WHAT IS BEING ASKED: Please transcribe exactly the lines from the one containing "key phrase 4" through the end of the records below, both included, and nothing else.

Items from a data source:
*-*-*

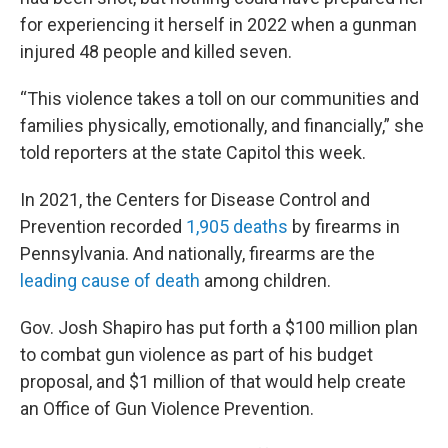
for experiencing it herself in 2022 when a gunman
injured 48 people and killed seven.
“This violence takes a toll on our communities and
families physically, emotionally, and financially,” she
told reporters at the state Capitol this week.
In 2021, the Centers for Disease Control and
Prevention recorded
1,905 deaths
by firearms in
Pennsylvania. And nationally, firearms are the
leading cause of death
among children.
Gov. Josh Shapiro has put forth a $100 million plan
to combat gun violence as part of his budget
proposal, and $1 million of that would help create
an Office of Gun Violence Prevention.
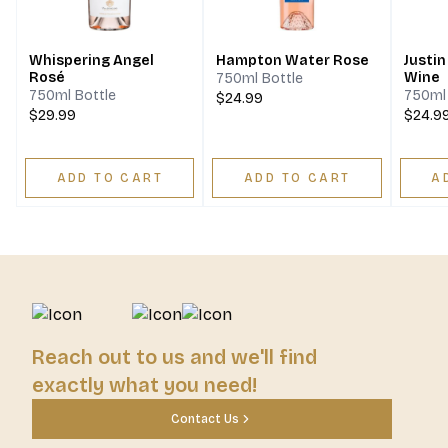
Whispering Angel
Hampton Water Rose
Justin
Rosé
Wine
750ml Bottle
750ml Bottle
750ml 
$24.99
$29.99
$24.9
ADD TO CART
ADD TO CART
A
Reach out to us and we'll find
exactly what you need!
Contact Us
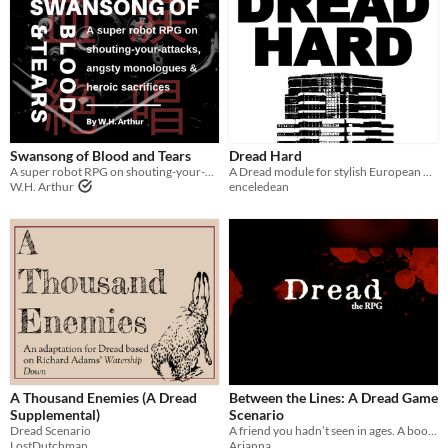
Swansong of Blood and Tears
Dread Hard
A super robot RPG on shouting-your-attacks, angsty monologues and heroic sacrifices
A Dread module for stylish European burglars robbing a Los Angeles skyscraper
W.H. Arthur
enceledean
A Thousand Enemies (A Dread
Between the Lines: A Dread Game
Supplemental)
Scenario
Dread Scenario
A friend you hadn’t seen in ages. A book you didn’t want to open. The fate you never knew you had.
LostDutchman
Arianna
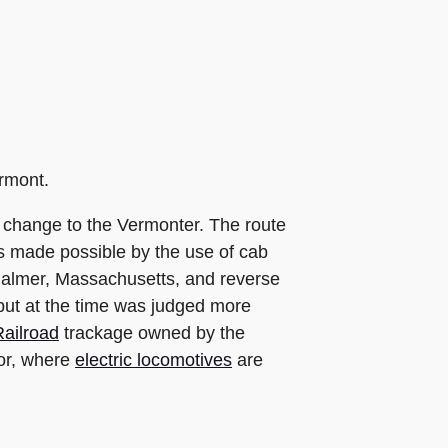
ermont.
e change to the Vermonter. The route
as made possible by the use of cab
o Palmer, Massachusetts, and reverse
 but at the time was judged more
ailroad
trackage owned by the
dor, where
electric locomotives
are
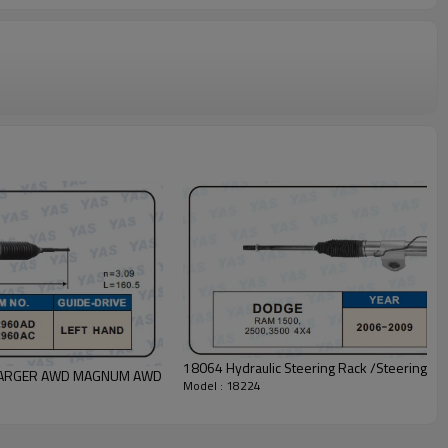
18064 Hydraulic Steering Rack /Steering
E CHARGER AWD MAGNUM AWD
Model : 18224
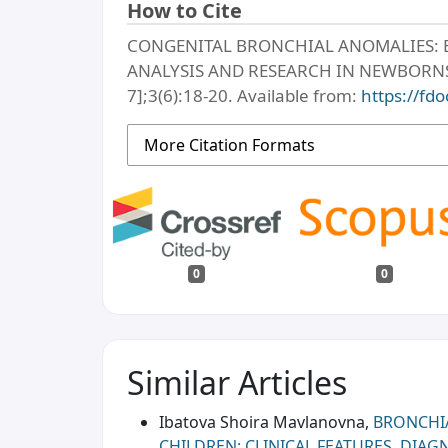
How to Cite
CONGENITAL BRONCHIAL ANOMALIES: 
ANALYSIS AND RESEARCH IN NEWBORNS. M
7];3(6):18-20. Available from:
https://fdo
More Citation Formats
0
0
Similar Articles
Ibatova Shoira Mavlanovna,
BRONCHI
CHILDREN: CLINICAL FEATURES, DIA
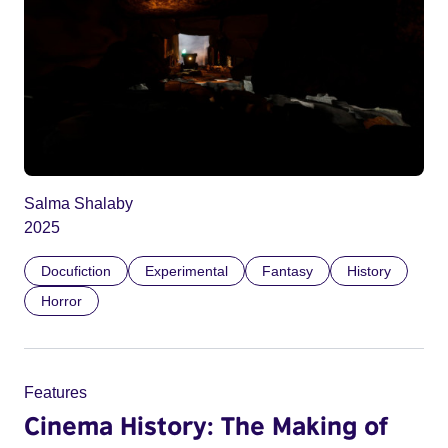
Salma Shalaby
2025
Docufiction
Experimental
Fantasy
History
Horror
Features
Cinema History: The Making of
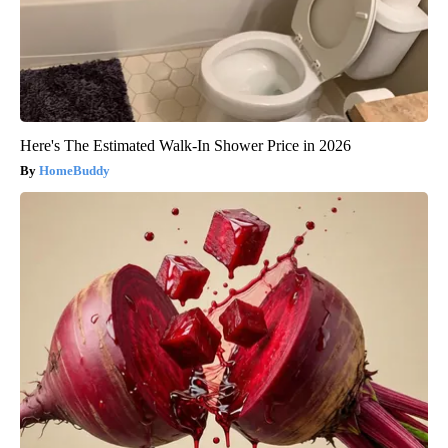
Here's The Estimated Walk-In Shower Price in 2026
HomeBuddy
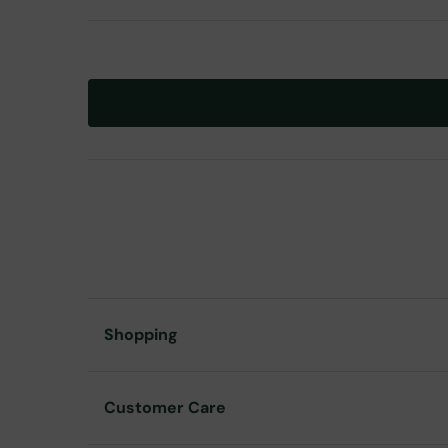
Shopping
Customer Care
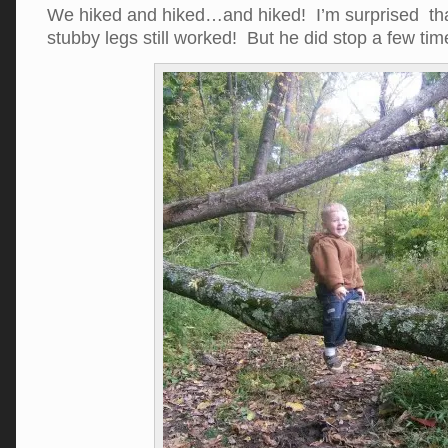
We hiked and hiked…and hiked! I’m surprised that 
stubby legs still worked! But he did stop a few ti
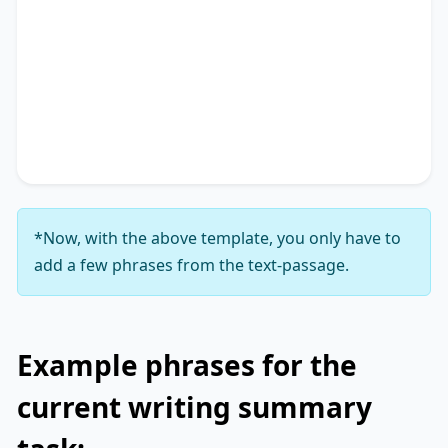
The text primarily discusses
key phrase 1
,
highlighting the importance of
key phrase 2
.
Additionally, it touches on
key phrase 3
,
accentuating the significance of
key phrase 4
. It
concludes by suggesting
key phrase 5
, thereby
unequivocally delineating
key phrase 6
.
*Now, with the above template, you only have to
add a few phrases from the text-passage.
Example phrases for the
current writing summary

*-*-*

RESULT BELOW:
key phrase 4
. It
concludes by suggesting
key phrase 5
, thereby
unequivocally delineating
key phrase 6
.
*Now, with the above template, you only have to
add a few phrases from the text-passage.
Example phrases for the
current writing summary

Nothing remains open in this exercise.